Refinery Town: Big Oil, Big Money, and the Remaking of an American City by Steve Early. Boston: Beacon Press, 2017. ISBN: 978 0807029664.
Winning Richmond: How a Progressive Alliance Won City Hall by Gayle McLaughlin. Brooklyn: Hard Ball Press, 2018. ISBN: 978-0-9991358-1-5.
How do progressives build power to counter attacks from the top of society while building the kind of society we’d each like to live in?
There are multiple ways forward, but we now have an example of a successful, grassroots-led political/social movement that has taken electoral power in a particular city, facing extensive challenges, and has governed successfully for over 10 years.
I’m talking about the work of the Richmond Political Alliance (RPA) in Richmond, California. What makes the RPA’s work so interesting is that this successful political organization has emerged and developed in a city without a progressive history, one whose population is primarily African American and Latino, and whose population is mostly poor and working class.
Richmond is a city on the east side of the San Francisco Bay (“East Bay”), north of Oakland and Berkeley. It is a city that has long been politically and economically dominated by the Chevron Corporation, one of the largest energy corporations in the world. As New England migrant, long-time labor activist and chronicler of Richmond’s metamorphous, Steve Early, describes it:
Unlike its better-known Bay Area neighbors, Richmond was a prototypical company town. The city was run by public officials installed by global energy giant Chevron, local developers, or their building trades and public safety union allies. Richmond’s landscape was marked and its air fouled by one of the largest refineries in California. … the city experienced the full range of late-twentieth-century urban woes. Deindustrialization, joblessness and poverty, substandard schools and housing, drug trafficking, street crime, and gang violence all contributed to one of the highest homicide rates per capita in the country. Cronyism and corruption in city hall led to business mismanagement and near bankruptcy; big cuts in jobs and services resulted. Relations between police and the community deteriorated due to officer-involved shootings, beatings and checkpoints set up to detain immigrant drivers without documentation, in a city now 40 percent Latino (Early, 2).

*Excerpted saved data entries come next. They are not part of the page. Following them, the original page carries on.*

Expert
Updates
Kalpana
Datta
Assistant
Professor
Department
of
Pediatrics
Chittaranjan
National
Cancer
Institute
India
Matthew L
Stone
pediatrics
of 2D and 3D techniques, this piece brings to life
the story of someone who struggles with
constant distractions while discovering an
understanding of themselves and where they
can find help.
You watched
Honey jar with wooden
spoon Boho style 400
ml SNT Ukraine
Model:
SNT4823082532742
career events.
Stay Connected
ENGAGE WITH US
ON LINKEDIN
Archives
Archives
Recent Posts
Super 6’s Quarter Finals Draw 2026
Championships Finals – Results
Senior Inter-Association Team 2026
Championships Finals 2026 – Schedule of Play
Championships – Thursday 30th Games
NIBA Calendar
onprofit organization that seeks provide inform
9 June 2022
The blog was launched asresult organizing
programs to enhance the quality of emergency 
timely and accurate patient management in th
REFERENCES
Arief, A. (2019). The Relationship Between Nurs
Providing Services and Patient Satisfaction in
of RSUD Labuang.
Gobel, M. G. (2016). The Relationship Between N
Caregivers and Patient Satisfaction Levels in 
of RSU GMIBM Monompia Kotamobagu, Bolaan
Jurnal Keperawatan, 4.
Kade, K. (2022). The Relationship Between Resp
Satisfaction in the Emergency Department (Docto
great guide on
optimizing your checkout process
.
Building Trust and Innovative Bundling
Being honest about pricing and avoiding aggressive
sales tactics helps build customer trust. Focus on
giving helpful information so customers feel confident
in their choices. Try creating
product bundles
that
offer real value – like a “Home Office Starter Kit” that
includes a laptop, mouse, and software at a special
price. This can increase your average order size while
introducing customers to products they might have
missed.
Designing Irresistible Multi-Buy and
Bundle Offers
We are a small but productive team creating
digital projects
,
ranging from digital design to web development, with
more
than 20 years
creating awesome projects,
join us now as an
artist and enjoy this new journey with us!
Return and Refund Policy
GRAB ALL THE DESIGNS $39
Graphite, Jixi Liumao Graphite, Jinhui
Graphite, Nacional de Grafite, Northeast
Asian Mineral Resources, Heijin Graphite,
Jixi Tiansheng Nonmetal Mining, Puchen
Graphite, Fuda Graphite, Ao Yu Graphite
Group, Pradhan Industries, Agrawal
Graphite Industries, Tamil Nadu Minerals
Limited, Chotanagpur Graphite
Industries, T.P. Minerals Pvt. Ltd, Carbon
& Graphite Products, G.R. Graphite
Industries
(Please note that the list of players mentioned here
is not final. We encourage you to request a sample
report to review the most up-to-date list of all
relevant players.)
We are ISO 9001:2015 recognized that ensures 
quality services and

It was in this context that progressives organized and won.
And now, we have two books about the RPA and its work—Refinery Town by Steve Early, and Winning Richmond by Gayle McLaughlin—that enables outsiders to get a sense of how this alliance emerged, developed, won and has successfully governed over the past decade. Both are excellent accounts and tell of RPA’s successes while also discussing its limitations and, albeit rarely, its defeats. These two books complement each other. This reviewer thinks there is much progressives can learn from these experiences, especially when joined with Jane McAlevey’s recent book, No Shortcuts: Organizing for Power in the New Gilded Age, and on which I’ll comment briefly below.
To cite Early again:
RPA candidates have distinguished themselves locally by their refusal to accept business donations, while welcoming the support of progressive unions. The Alliance also relies on membership dues, door-to-door canvassing to expand its grassroots base, and, in election years, small individual donations and modest public matching funds for its city council and mayoral candidates. RPA work with labor and community allies has created strong synergy between activist city hall leadership and grassroots organizing. In a fashion worthy of emulation elsewhere, this group has become a local counterweight to the previously untrammeled exercise of corporate power (Early, 3).
Early gives a good overview of the struggle in Richmond, including a historical survey from earliest inhabitants to date. This, not surprisingly, includes a history of Chevron’s relations with the city but, interestingly, also of Chevron’s activities in the country of Ecuador.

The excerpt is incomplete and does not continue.